[Data items]
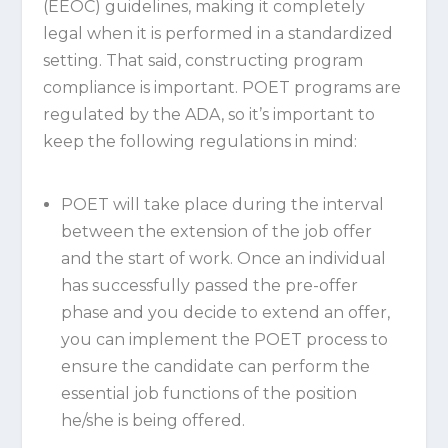
(EEOC) guidelines, making it completely
legal when it is performed in a standardized
setting. That said, constructing program
compliance is important. POET programs are
regulated by the ADA, so it’s important to
keep the following regulations in mind:
POET will take place during the interval
between the extension of the job offer
and the start of work. Once an individual
has successfully passed the pre-offer
phase and you decide to extend an offer,
you can implement the POET process to
ensure the candidate can perform the
essential job functions of the position
he/she is being offered.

_Instructions to follow_
Among the entries above, copy exactly only the lines starting with the one containing "compliance is important. POET programs are" and going through the one containing "and the start of work. Once an individual", both ends included.

_Response_
compliance is important. POET programs are
regulated by the ADA, so it’s important to
keep the following regulations in mind:
POET will take place during the interval
between the extension of the job offer
and the start of work. Once an individual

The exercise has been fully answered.